Surabayainsight.com, WASHINGTON — Presiden Amerika Serikat (AS) Donald Trump mengancam Iran agar segera membuka kembali Selat Hormuz. Ia menegaskan Teheran akan menghadapi serangan militer apabila kesepakatan tidak tercapai.
Trump mengatakan pembicaraan antara AS dan Iran masih berlangsung dan membuka peluang tercapainya kesepakatan dalam waktu dekat.
“Selat itu akan segera dibuka – atau mereka akan menerima serangan yang sangat keras, dan kemudian selat itu akan dibuka,” kata Trump kepada Fox News, Selasa (4/8/2026).
Trump mengungkapkan sebelumnya AS telah bersiap melancarkan serangan besar terhadap Iran. Namun, rencana itu dibatalkan setelah pejabat Iran meminta agar kedua negara melanjutkan perundingan.
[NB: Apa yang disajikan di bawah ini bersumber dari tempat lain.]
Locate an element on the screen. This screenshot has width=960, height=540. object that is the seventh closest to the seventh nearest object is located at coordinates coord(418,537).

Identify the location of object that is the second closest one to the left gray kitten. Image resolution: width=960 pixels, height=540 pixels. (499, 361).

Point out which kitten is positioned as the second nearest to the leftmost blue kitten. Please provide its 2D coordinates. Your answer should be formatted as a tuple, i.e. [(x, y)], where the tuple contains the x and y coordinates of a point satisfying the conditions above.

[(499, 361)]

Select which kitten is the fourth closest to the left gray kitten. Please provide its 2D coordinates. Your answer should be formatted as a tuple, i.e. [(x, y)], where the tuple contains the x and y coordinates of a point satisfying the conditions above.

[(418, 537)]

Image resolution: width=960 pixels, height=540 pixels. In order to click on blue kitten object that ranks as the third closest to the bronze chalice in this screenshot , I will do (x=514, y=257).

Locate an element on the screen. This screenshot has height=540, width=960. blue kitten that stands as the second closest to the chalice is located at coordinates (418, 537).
“Kami sudah bersiap melakukan serangan yang sangat besar, terbesar sejak Perang Dunia II, lalu mereka menelepon saya dan berkata dengan sangat sopan, ‘Tolong, bisakah kita berbicara? Bisakah kita berdiskusi?’… Saya menjawab, ‘Ya, kita bisa berbicara. Mari kita selesaikan. Akhirnya, mari kita tuntaskan ini’,” ujarnya.
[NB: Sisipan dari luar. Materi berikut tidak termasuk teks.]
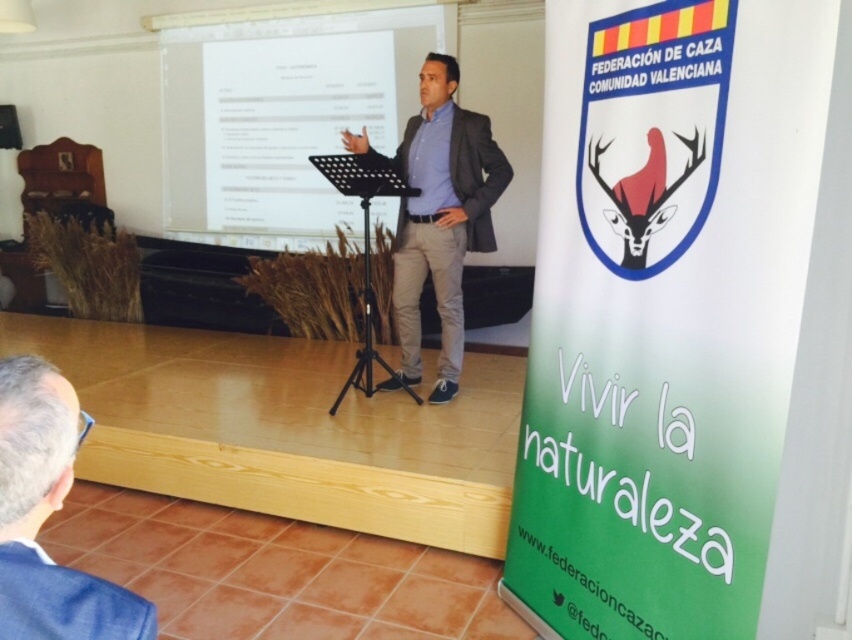 Question: Does white glossy projector screen at upper center have a smaller size compared to gray fabric suit at lower left?

Choices:
 (A) yes
 (B) no

Answer: (B)

Question: Observing the image, what is the correct spatial positioning of white glossy projector screen at upper center in reference to dark gray suit at center?

Choices:
 (A) right
 (B) left

Answer: (B)

Question: Is the position of white glossy projector screen at upper center more distant than that of dark gray suit at center?

Choices:
 (A) yes
 (B) no

Answer: (A)

Question: Which point is farther to the camera?

Choices:
 (A) white glossy projector screen at upper center
 (B) gray fabric suit at lower left

Answer: (A)

Question: Which object is closer to the camera taking this photo?

Choices:
 (A) dark gray suit at center
 (B) gray fabric suit at lower left
 (C) white glossy projector screen at upper center

Answer: (B)

Question: Which is farther from the dark gray suit at center?

Choices:
 (A) gray fabric suit at lower left
 (B) white glossy projector screen at upper center

Answer: (A)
Perundingan Masih Berlangsung
Trump menegaskan Iran akan menghadapi konsekuensi berat apabila menarik diri dari proses perundingan. Ia kembali menekankan bahwa Teheran tidak boleh memiliki senjata nuklir.
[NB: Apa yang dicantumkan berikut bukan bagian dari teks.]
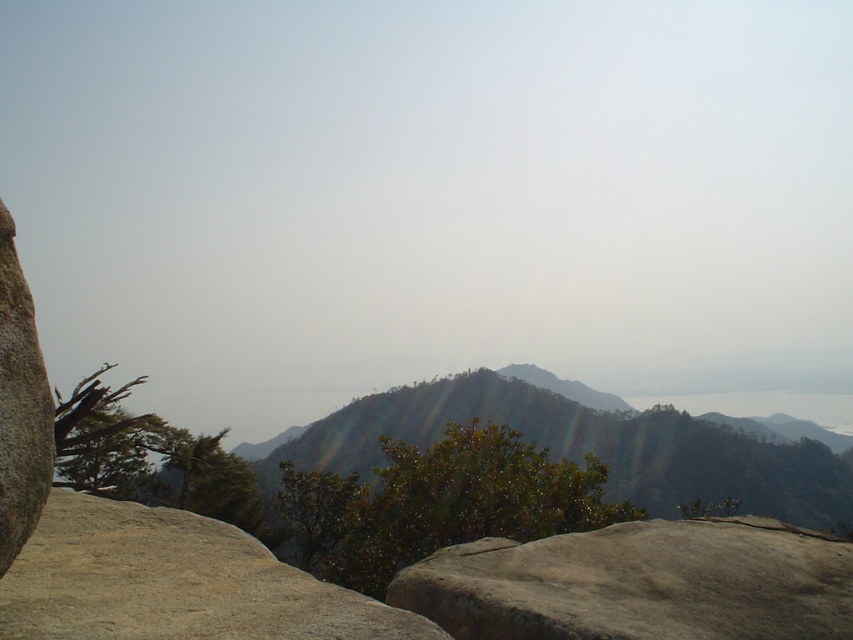 Question: Estimate the real-world distances between objects in this image. Which object is farther from the smooth gray rock at center?

Choices:
 (A) granite boulder at left
 (B) green leafy mountain at center
 (C) smooth beige rock at lower left

Answer: (B)

Question: Is the position of smooth beige rock at lower left less distant than that of granite boulder at left?

Choices:
 (A) yes
 (B) no

Answer: (B)

Question: Does smooth gray rock at center have a smaller size compared to granite boulder at left?

Choices:
 (A) no
 (B) yes

Answer: (A)

Question: Based on their relative distances, which object is farther from the granite boulder at left?

Choices:
 (A) smooth gray rock at center
 (B) green leafy mountain at center

Answer: (B)

Question: Which object is closer to the camera taking this photo?

Choices:
 (A) smooth beige rock at lower left
 (B) green leafy mountain at center
 (C) granite boulder at left
 (D) smooth gray rock at center

Answer: (C)

Question: Can you confirm if smooth gray rock at center is bigger than granite boulder at left?

Choices:
 (A) yes
 (B) no

Answer: (A)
“Jika mereka mundur lagi, mereka akan dihantam dengan sangat keras. Mereka tahu itu; mereka memahaminya. Saya tidak punya pilihan. Mereka tidak boleh memiliki senjata nuklir. Sederhana saja,” katanya.
Trump juga menyebut pembahasan antara pejabat Amerika Serikat dan Iran berlangsung positif, meski Iran belum mengonfirmasi secara terbuka perkembangan tersebut.
“Satu-satunya hal yang penting adalah tindakan, dan mereka ingin mencapai kesepakatan. Kita lihat saja nanti apa yang akan terjadi,” katanya. “Jika mereka tidak mencapai kesepakatan, itu akan sangat disayangkan.”